* Task objective *
Find the line in the entries below that contains "How to support a 'Growth Mindset' at". Repeat it exactly, and every line after it through the line that contains "Whole School Newsletters".

* Records for the exercise *
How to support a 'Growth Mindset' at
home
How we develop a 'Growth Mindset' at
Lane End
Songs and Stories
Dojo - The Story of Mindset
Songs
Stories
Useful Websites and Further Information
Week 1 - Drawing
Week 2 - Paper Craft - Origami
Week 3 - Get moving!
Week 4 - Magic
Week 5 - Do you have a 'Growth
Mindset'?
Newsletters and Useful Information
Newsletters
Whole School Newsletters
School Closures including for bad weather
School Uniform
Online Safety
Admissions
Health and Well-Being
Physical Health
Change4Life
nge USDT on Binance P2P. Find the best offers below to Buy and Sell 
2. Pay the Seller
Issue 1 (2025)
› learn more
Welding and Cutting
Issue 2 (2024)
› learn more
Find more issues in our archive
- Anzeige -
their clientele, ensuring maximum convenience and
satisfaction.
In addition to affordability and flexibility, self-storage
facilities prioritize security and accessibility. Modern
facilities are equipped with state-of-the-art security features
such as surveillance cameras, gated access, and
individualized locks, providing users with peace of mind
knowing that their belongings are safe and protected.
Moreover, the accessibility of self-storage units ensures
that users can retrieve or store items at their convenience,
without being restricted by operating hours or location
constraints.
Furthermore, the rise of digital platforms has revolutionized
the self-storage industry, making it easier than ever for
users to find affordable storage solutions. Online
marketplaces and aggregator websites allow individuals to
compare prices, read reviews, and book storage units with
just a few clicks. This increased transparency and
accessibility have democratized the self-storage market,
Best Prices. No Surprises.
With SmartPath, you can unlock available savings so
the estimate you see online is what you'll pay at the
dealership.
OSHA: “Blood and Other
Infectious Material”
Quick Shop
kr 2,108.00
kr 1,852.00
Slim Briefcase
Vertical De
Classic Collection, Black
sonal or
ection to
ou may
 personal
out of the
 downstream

* * *

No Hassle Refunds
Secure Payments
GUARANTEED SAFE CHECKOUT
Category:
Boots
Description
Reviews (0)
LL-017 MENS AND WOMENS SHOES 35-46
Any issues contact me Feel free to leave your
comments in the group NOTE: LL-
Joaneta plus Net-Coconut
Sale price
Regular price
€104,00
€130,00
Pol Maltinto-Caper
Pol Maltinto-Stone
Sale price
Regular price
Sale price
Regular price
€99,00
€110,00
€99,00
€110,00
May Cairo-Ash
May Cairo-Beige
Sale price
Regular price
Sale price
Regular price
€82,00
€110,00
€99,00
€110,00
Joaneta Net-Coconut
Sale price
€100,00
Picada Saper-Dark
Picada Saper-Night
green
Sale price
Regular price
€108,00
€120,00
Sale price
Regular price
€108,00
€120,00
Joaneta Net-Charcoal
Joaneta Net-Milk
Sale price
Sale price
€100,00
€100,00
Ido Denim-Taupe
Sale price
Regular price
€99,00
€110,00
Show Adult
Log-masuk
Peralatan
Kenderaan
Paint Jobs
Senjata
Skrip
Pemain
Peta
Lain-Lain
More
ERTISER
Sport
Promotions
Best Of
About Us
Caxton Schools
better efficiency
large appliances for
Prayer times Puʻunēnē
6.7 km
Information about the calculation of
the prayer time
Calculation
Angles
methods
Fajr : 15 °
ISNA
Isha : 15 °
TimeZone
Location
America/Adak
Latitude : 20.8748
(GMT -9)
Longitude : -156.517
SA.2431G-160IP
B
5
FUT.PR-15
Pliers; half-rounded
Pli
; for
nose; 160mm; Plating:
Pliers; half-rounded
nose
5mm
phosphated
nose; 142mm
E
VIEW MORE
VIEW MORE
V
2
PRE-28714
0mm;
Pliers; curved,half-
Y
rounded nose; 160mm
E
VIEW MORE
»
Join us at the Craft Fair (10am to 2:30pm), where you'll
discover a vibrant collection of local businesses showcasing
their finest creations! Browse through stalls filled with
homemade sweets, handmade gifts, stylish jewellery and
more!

...

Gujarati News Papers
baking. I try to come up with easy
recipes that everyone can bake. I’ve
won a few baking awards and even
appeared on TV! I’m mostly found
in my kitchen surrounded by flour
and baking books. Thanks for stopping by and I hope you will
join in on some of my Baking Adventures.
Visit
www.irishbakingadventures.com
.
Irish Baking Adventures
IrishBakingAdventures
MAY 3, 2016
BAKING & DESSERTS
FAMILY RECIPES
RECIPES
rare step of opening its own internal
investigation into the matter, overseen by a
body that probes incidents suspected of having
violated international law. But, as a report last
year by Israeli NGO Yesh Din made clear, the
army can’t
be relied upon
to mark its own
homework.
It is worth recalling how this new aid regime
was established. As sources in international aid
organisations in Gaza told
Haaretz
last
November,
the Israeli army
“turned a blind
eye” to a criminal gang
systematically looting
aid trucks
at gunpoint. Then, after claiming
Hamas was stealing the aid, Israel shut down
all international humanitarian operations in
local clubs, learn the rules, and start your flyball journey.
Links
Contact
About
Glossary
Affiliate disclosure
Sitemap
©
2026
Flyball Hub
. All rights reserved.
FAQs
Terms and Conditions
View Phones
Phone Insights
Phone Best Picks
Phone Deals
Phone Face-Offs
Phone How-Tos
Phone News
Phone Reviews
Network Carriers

* Response to the exercise *
How to support a 'Growth Mindset' at
home
How we develop a 'Growth Mindset' at
Lane End
Songs and Stories
Dojo - The Story of Mindset
Songs
Stories
Useful Websites and Further Information
Week 1 - Drawing
Week 2 - Paper Craft - Origami
Week 3 - Get moving!
Week 4 - Magic
Week 5 - Do you have a 'Growth
Mindset'?
Newsletters and Useful Information
Newsletters
Whole School Newsletters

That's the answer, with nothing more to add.